Books Magazine

Louisa Young: My Dear, I Wanted to Tell You (2011) Literature and War Readalong September 2014

By Caroline

My Dear I Wanted To Tell You

Louisa Young’s novel My Dear, I Wanted to Tell You is one of the most surprising reads for me this year. After having been disappointed in Pat Barker’s Toby’s Room and Helen Dunmore’s The Lie, I was a little worried this would be the third in a series of underwhelming contemporary WWI novels. Well, it wasn’t. I loved this book and could hardly put it down. Not only because the story was so engaging and the characters so likable but because Louisa Young is a skillful storyteller with a very unique style. It’s not easy to tell a WWI story, including all the common themes, and manage to do that in a fresh and original way, but that’s just what Louisa Young did.

Riley Purefoy and Nadine Waveney meet when they are still small children. Although from very different backgrounds – he’s a poor working-class boy, she’s from a rich upper-class family – they become friends and their friendship turns into love eventually. They both share a passion for art and both want to become artists. Just before the war breaks out, Riley works as an assistant to an artist. He sees Nadine regularly and they know they are in love. However, when her parents find out, they are not thrilled and make Riley understand that he isn’t welcome in the Waveney’s home anymore. Feeling hurt and insulted, Riley impulsively joins the army and within a few weeks is sent to the trenches. Nadine on her side, becomes a nurse.
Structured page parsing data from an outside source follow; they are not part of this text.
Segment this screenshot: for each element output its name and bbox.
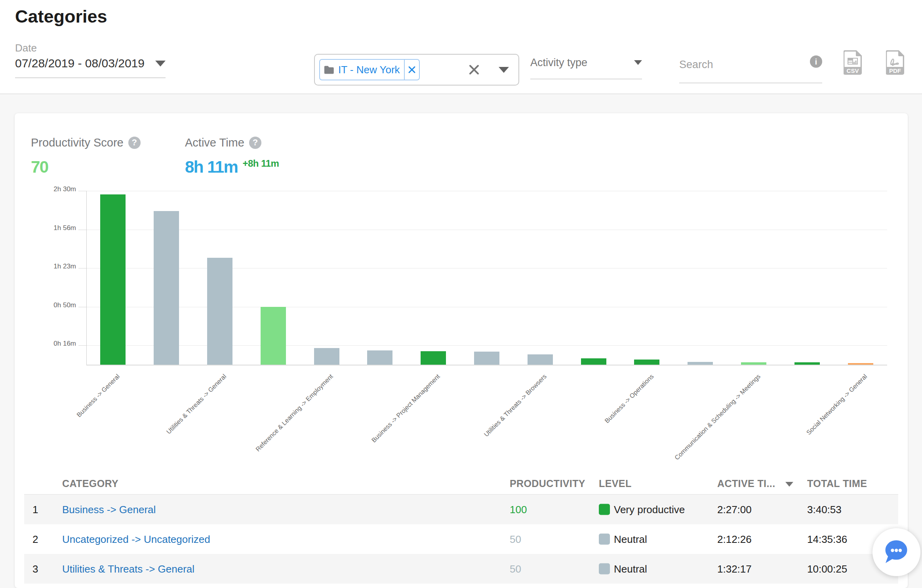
chart-gridline (86, 191, 887, 191)
sort-desc-icon (785, 482, 793, 487)
x-axis-category-label: Utilities & Threats -> Browsers (483, 373, 549, 438)
x-axis-category-label: Utilities & Threats -> General (165, 373, 228, 436)
folder-icon (324, 66, 334, 74)
chart-bar[interactable] (634, 360, 659, 365)
y-axis-tick-label: 0h 50m (17, 301, 76, 309)
column-header-total-time[interactable]: TOTAL TIME (807, 475, 867, 492)
total-time-cell: 3:40:53 (807, 503, 842, 516)
date-range-filter: Date 07/28/2019 - 08/03/2019 (15, 42, 166, 78)
x-axis-line (86, 365, 887, 365)
chart-bar[interactable] (100, 194, 126, 365)
level-label: Neutral (614, 533, 647, 545)
y-axis-tick (78, 268, 86, 268)
chart-gridline (86, 268, 887, 268)
x-axis-category-label: Reference & Learning -> Employment (254, 373, 335, 453)
column-header-active-time-label: ACTIVE TI... (717, 478, 775, 489)
date-filter-label: Date (15, 42, 166, 54)
table-body: 1Business -> General100Very productive2:… (24, 494, 898, 584)
total-time-cell: 14:35:36 (807, 533, 847, 545)
level-cell: Neutral (599, 533, 647, 545)
x-axis-category-label: Social Networking -> General (805, 373, 869, 436)
category-link[interactable]: Business -> General (62, 503, 156, 516)
chart-bar[interactable] (688, 362, 713, 365)
chevron-down-icon (155, 61, 166, 67)
x-axis-category-label: Business -> General (75, 373, 121, 419)
x-axis-category-label: Business -> Operations (603, 373, 655, 424)
chip-remove-button[interactable] (404, 60, 419, 80)
table-row: 2Uncategorized -> Uncategorized50Neutral… (24, 524, 898, 554)
y-axis-tick-label: 2h 30m (17, 185, 76, 193)
chart-gridline (86, 230, 887, 230)
user-group-chip: IT - New York (319, 59, 420, 80)
info-icon[interactable]: i (810, 55, 822, 68)
chart-bar[interactable] (528, 354, 553, 365)
column-header-category[interactable]: CATEGORY (62, 475, 118, 492)
row-rank: 2 (32, 533, 38, 545)
y-axis-tick-label: 0h 16m (17, 340, 76, 348)
column-header-level[interactable]: LEVEL (599, 475, 632, 492)
svg-text:PDF: PDF (889, 67, 901, 74)
level-cell: Neutral (599, 563, 647, 575)
chart-bar[interactable] (848, 363, 873, 365)
y-axis-tick (78, 191, 86, 191)
category-link[interactable]: Uncategorized -> Uncategorized (62, 533, 210, 545)
productivity-value: 100 (510, 503, 527, 516)
row-rank: 1 (32, 503, 38, 516)
column-header-active-time[interactable]: ACTIVE TI... (717, 475, 793, 492)
categories-report-card: Productivity Score ? 70 Active Time ? 8h… (15, 113, 908, 588)
chart-bar[interactable] (261, 307, 286, 365)
chart-bar[interactable] (741, 362, 766, 365)
activity-type-select[interactable]: Activity type (530, 55, 642, 79)
export-pdf-button[interactable]: PDF (886, 50, 904, 76)
x-axis-category-label: Business -> Project Management (370, 373, 441, 444)
chart-bar[interactable] (581, 358, 606, 365)
chart-bar[interactable] (421, 351, 446, 365)
y-axis-tick (78, 345, 86, 346)
user-group-chip-main: IT - New York (320, 64, 404, 76)
level-cell: Very productive (599, 503, 685, 516)
export-csv-button[interactable]: CSV (844, 50, 862, 76)
chart-bar[interactable] (314, 348, 339, 365)
table-row: 1Business -> General100Very productive2:… (24, 495, 898, 524)
level-label: Very productive (614, 503, 685, 516)
page-title: Categories (15, 6, 107, 27)
level-color-swatch (599, 563, 610, 575)
y-axis-line (86, 191, 87, 365)
category-link[interactable]: Utilities & Threats -> General (62, 563, 194, 575)
users-filter-combobox[interactable]: IT - New York (314, 54, 519, 86)
chat-launcher-button[interactable] (872, 528, 920, 576)
activity-type-label: Activity type (530, 55, 587, 70)
level-color-swatch (599, 534, 610, 545)
date-range-select[interactable]: 07/28/2019 - 08/03/2019 (15, 56, 166, 78)
pdf-file-icon: PDF (886, 50, 904, 75)
y-axis-tick-label: 1h 56m (17, 224, 76, 232)
x-axis-category-label: Communication & Scheduling -> Meetings (673, 373, 762, 461)
chart-bar[interactable] (207, 258, 232, 365)
categories-bar-chart: 0h 16m0h 50m1h 23m1h 56m2h 30mBusiness -… (15, 113, 908, 470)
chart-gridline (86, 307, 887, 307)
date-range-value: 07/28/2019 - 08/03/2019 (15, 56, 145, 70)
user-group-chip-label: IT - New York (338, 64, 400, 76)
chart-gridline (86, 345, 887, 346)
chevron-down-icon (634, 60, 642, 65)
clear-filter-button[interactable] (469, 64, 480, 75)
productivity-value: 50 (510, 533, 521, 545)
chart-bar[interactable] (154, 211, 179, 365)
chart-bar[interactable] (474, 352, 499, 365)
table-row: 3Utilities & Threats -> General50Neutral… (24, 554, 898, 584)
level-label: Neutral (614, 563, 647, 575)
csv-file-icon: CSV (844, 50, 862, 75)
active-time-cell: 1:32:17 (717, 563, 752, 575)
chat-bubble-icon (872, 528, 920, 576)
column-header-productivity[interactable]: PRODUCTIVITY (510, 475, 585, 492)
search-input[interactable]: Search i (679, 55, 822, 83)
svg-text:CSV: CSV (847, 67, 859, 74)
y-axis-tick (78, 230, 86, 230)
top-toolbar: Categories Date 07/28/2019 - 08/03/2019 … (0, 0, 922, 94)
chart-bar[interactable] (794, 362, 820, 365)
total-time-cell: 10:00:25 (807, 563, 847, 575)
close-icon (408, 66, 416, 74)
table-header: CATEGORY PRODUCTIVITY LEVEL ACTIVE TI...… (15, 475, 908, 492)
productivity-value: 50 (510, 563, 521, 575)
chart-bar[interactable] (367, 350, 392, 365)
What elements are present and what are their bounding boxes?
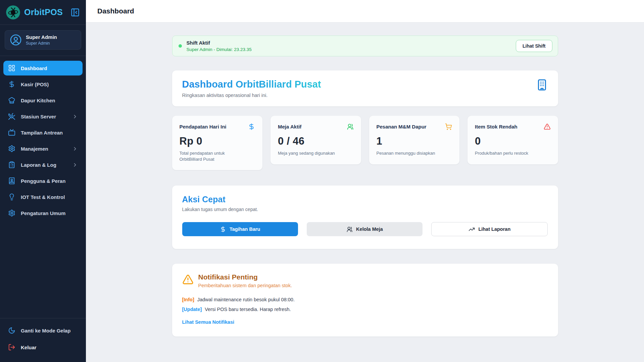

They keep in contact and write to each other regularly, even meet during one of Riley’s leaves.

Thanks to influential people at home and thanks to Peter Locke, Riley’s commanding officer, who understands that Riley is very cultured and intelligent, Riley becomes an officer in spite of his background.

Peter Locke and his wife, Julia, are the second important couple in this novel. The book moves back and forth between these four characters.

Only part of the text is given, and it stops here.